You'll have to build a table to map the name of source and target tables together.
Or, another approach using the dictionary would be :
- Keep a copy of the columns as defined in the dictionary
- Before launching your flow, check that the actual columns in the dictionary are still the same as in your copy.
As I said in my first post, I suggest you to modify your LKM by creating a special step that will scan all source olumns used in the interface and compare their length to the target columns.
For that, use :
getColList() Method with pattern "COL_NAME" / "LONGC" and selector "MAP"
-> that will retrieves all your source column name and their length
getTargetColList() Method with pattern "COL_NAME" / "LONGC" and selector "MAP"
-> that will retrieves all your target column name and their length
Use the jython technology in order to do a real "programmation procedure" with cursor, loop and so on...
For each row that do not fit, move it in the E$ table of the source, or in a custom error table, or flag the source row (if you have a special field for that) then filter on it.
It won't be easy.
That's probably the cleanest solution :).

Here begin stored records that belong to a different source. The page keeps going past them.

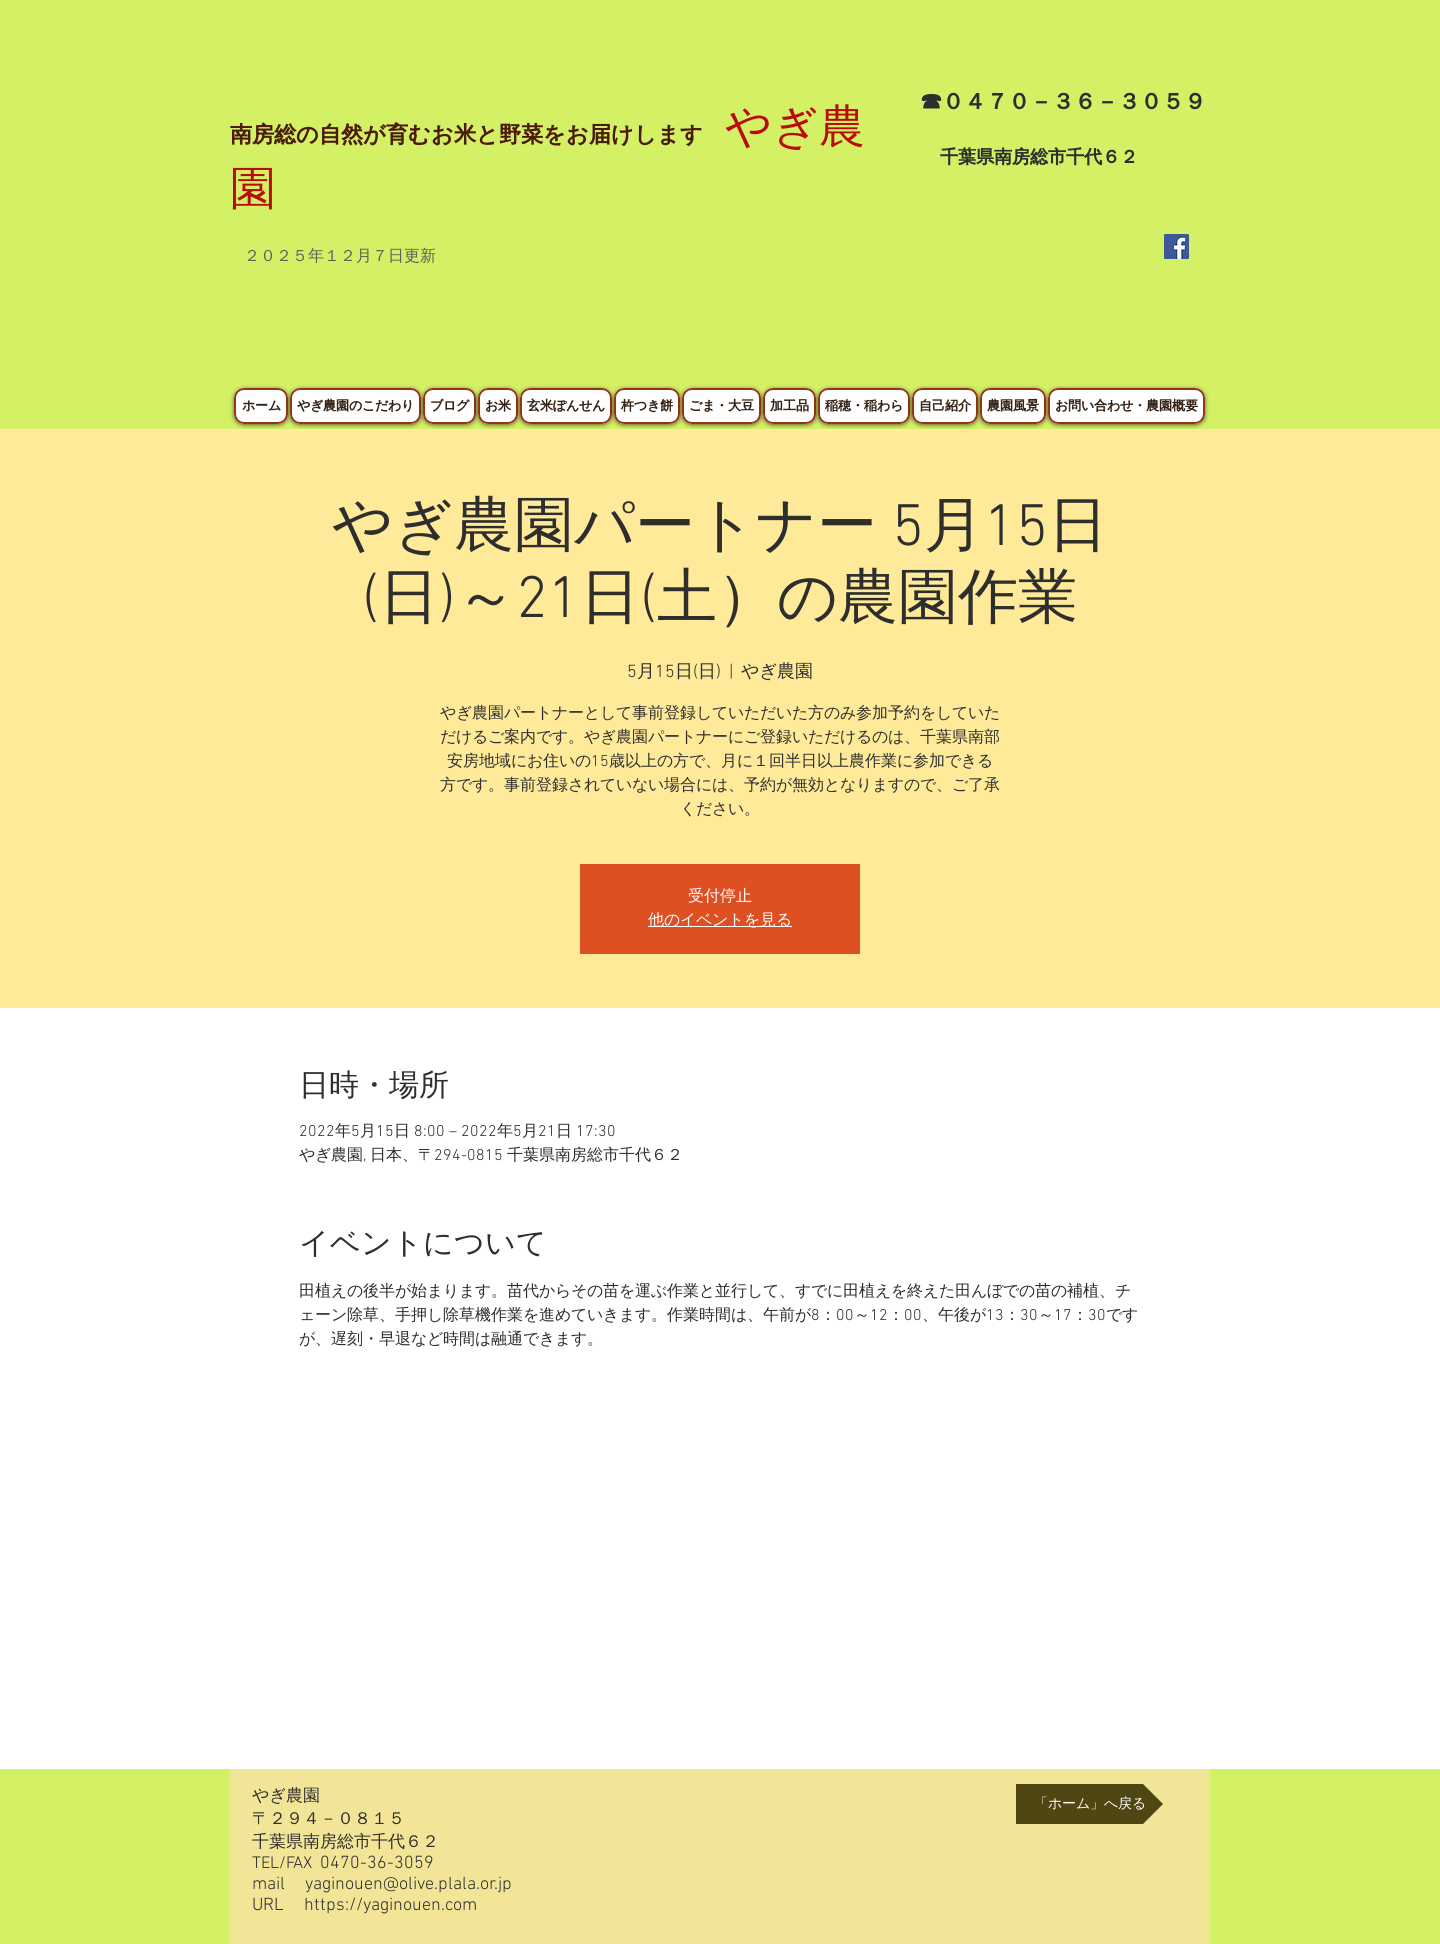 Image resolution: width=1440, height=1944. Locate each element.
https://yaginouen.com (390, 1905)
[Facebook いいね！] (1158, 339)
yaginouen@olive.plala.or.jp (408, 1884)
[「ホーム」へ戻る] (1089, 1804)
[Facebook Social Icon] (1176, 246)
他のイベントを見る (720, 921)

I read your first post too quickly.
Hi,1 person found this helpful
I would consider using Oracle error logging (that is if your work schema is Oracle) on C$ work table. You will need to add “Create Error Log” step to your LKM, but this is the only change I see. I did not use this on C$, but I did it on I$ table with IKM SQL Control Append. It was easy to implement and the performance was not bad.
Thank you all for your insights.
I was really halpefull to have all these suggestions for experts that know their job.